* [HOW TO COMPLETE THIS TASK] An exact copy of every record is needed, with the pictures left out.
[Opening RECORDS FOR THIS TASK section]
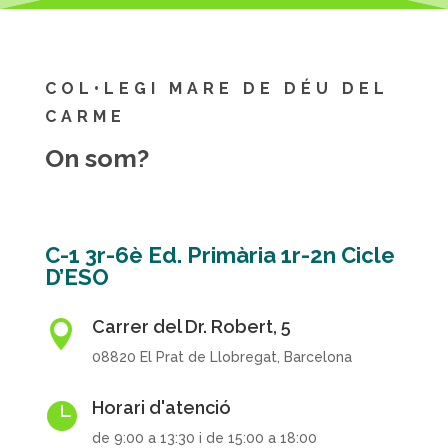
COL•LEGI MARE DE DÉU DEL
CARME
On som?
C-1 3r-6è Ed. Primària 1r-2n Cicle
D’ESO
Carrer del Dr. Robert, 5

08820 El Prat de Llobregat, Barcelona
Horari d'atenció

de 9:00 a 13:30 i de 15:00 a 18:00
[Closing RECORDS FOR THIS TASK section]
* [SOLUTION TO THIS PROBLEM]
COL•LEGI MARE DE DÉU DEL
CARME
On som?
C-1 3r-6è Ed. Primària 1r-2n Cicle
D’ESO
Carrer del Dr. Robert, 5

08820 El Prat de Llobregat, Barcelona
Horari d'atenció

de 9:00 a 13:30 i de 15:00 a 18:00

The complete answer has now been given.